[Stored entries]

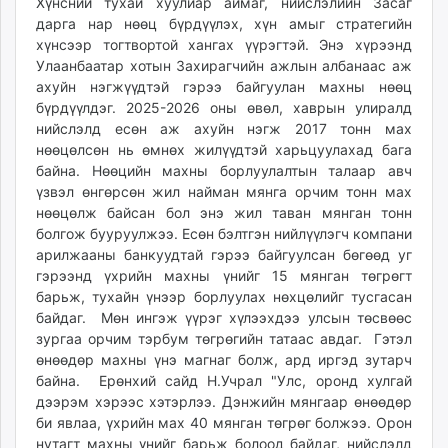
Хүнсний тухай хуулиар аймаг, нийслэлийн Засаг
дарга нар нөөц бүрдүүлэх, хүн амыг стратегийн
хүнсээр тогтвортой хангах үүрэгтэй. Энэ хүрээнд
Улаанбаатар хотын Захирагчийн ажлын албанаас аж
ахуйн нэгжүүдтэй гэрээ байгуулан махны нөөц
бүрдүүлдэг. 2025-2026 оны өвөл, хаврын улиралд
нийслэлд есөн аж ахуйн нэгж 2017 тонн мах
нөөцөлсөн нь өмнөх жилүүдтэй харьцуулахад бага
байна. Нөөцийн махны борлуулалтын талаар авч
үзвэл өнгөрсөн жил найман мянга орчим тонн мах
нөөцөлж байсан бол энэ жил таван мянган тонн
болгож бууруулжээ. Есөн бэлтгэн нийлүүлэгч компани
арилжааны банкуудтай гэрээ байгуулсан бөгөөд уг
гэрээнд үхрийн махны үнийг 15 мянган төгрөгт
барьж, тухайн үнээр борлуулах нөхцөлийг тусгасан
байдаг. Мөн ингэж үүрэг хүлээхдээ улсын төсвөөс
зургаа орчим тэрбум төгрөгийн татаас авдаг. Гэтэл
өнөөдөр махны үнэ магнаг болж, ард иргэд зутарч
байна. Ерөнхий сайд Н.Учрал "Улс, оронд хулгай
дээрэм хэрээс хэтэрлээ. Дэнжийн мянгаар өнөөдөр
би явлаа, үхрийн мах 40 мянган төгрөг болжээ. Орон
нутагт махны үнийг барьж болоод байдаг, нийслэлд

• What to work on: Scan the entries above and return each line that holds "нийслэлд".

• Final answer:
нийслэлд есөн аж ахуйн нэгж 2017 тонн мах
нутагт махны үнийг барьж болоод байдаг, нийслэлд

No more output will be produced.